Le sexe homme ou femme. Une comparaison entre des études incluant uniquement des participants de sexe féminin ou masculin.

Groupe de diagnostic. Les participants ont été regroupés en fonction de leur classification d’études (diagnostic de l’autisme, Asperger ou Trouble du Spectre de l’Autisme combinés (en combinant au moins deux des classifications ci-dessus).

Type de contrôle. Une comparaison entre des études utilisant des contrôles neurotypiques par rapport à des contrôles frères et soeurs.

Outil de diagnostic. Les études ont été classées en fonction des outils d’évaluation utilisés pour le diagnostic. Ceux-ci peuvent avoir inclus un ou plusieurs des éléments suivants: DSM, CIM, ADOS et ADI.

Exemple de critères de correspondance.
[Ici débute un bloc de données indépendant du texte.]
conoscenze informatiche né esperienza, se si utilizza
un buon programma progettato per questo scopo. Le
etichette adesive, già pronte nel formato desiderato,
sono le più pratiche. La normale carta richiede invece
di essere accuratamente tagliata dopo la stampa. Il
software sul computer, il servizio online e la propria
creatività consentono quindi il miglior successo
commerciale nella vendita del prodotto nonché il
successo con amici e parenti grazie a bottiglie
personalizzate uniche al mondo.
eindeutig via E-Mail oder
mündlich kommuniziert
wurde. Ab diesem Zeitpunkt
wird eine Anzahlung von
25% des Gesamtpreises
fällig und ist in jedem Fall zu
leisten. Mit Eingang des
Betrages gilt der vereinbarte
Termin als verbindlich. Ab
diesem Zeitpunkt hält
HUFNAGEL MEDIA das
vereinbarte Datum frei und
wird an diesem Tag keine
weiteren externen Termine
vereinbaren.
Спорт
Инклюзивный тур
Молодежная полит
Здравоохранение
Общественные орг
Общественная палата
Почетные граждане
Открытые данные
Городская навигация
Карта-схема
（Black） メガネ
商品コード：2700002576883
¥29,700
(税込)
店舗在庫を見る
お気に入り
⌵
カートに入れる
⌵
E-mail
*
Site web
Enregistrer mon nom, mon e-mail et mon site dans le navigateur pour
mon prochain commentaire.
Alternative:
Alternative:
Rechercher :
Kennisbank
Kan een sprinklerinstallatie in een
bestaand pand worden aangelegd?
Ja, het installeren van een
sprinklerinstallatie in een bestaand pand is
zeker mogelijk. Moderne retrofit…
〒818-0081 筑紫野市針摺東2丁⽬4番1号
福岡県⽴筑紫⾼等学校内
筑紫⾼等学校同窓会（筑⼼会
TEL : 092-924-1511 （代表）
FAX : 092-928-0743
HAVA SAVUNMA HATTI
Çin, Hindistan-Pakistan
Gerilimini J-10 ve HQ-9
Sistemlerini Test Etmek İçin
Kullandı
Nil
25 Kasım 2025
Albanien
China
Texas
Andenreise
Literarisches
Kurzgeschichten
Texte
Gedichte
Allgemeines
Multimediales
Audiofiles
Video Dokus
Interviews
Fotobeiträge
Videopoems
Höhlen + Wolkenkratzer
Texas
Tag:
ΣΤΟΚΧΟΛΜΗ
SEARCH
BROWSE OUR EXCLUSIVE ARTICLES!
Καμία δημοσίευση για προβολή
Comparaison entre des études utilisant un ou plusieurs critères de comparaison pour la sélection d’un échantillon.

Différences de QI. Une comparaison est faite pour savoir si une différence significative de QI a été observée entre les groupes d’étude.

Format de l’outil d’évaluation. Une comparaison entre ordinateur et administration traditionnelle d’évaluations.

Mode de traitement du stimulus. Une comparaison basée sur les caractéristiques de présentation des stimuli de test, verbaux et non verbaux.

Mode de réponse. Une comparaison basée sur le mode de réponse requis des participants, verbal et moteur.

Résultats de la recherche portant sur les fonctions exécutives

235 études correspondaient aux critères de sélection de
cette méta analyse sur les fonctions exécutives avec un total de 14 081
participants (personnes autistes = 6816 et personnes contrôles = 7265).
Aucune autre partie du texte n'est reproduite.